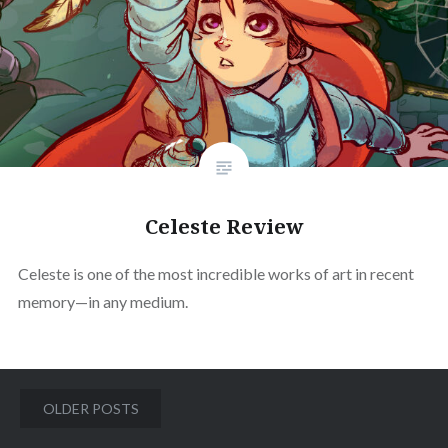
Celeste Review
Celeste is one of the most incredible works of art in recent
memory—in any medium.
Posts
OLDER POSTS
navigation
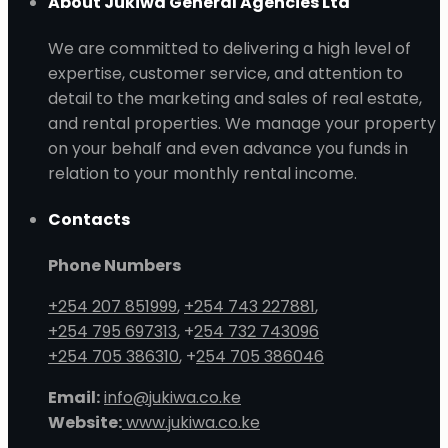
About Jukiwa General Agencies Ltd
We are committed to delivering a high level of
expertise, customer service, and attention to
detail to the marketing and sales of real estate,
and rental properties. We manage your property
on your behalf and even advance you funds in
relation to your monthly rental income.
Contacts
Phone Numbers
+254 207 851999
,
+254 743 227881
,
+254 795 697313
, +
254 732 743096
+254 705 386310
, +
254 705 386046
Email:
info@jukiwa.co.ke
Website:
www.jukiwa.co.ke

= = = = = = =

Activity – Whatever lies between the first line of the data and the line holding "on your behalf and even advance you funds in", inclusive, should be repeated exactly, apart from the pictures.

Task answer –
Celeste Review
Celeste is one of the most incredible works of art in recent
memory—in any medium.
Posts
OLDER POSTS
navigation
About Jukiwa General Agencies Ltd
We are committed to delivering a high level of
expertise, customer service, and attention to
detail to the marketing and sales of real estate,
and rental properties. We manage your property
on your behalf and even advance you funds in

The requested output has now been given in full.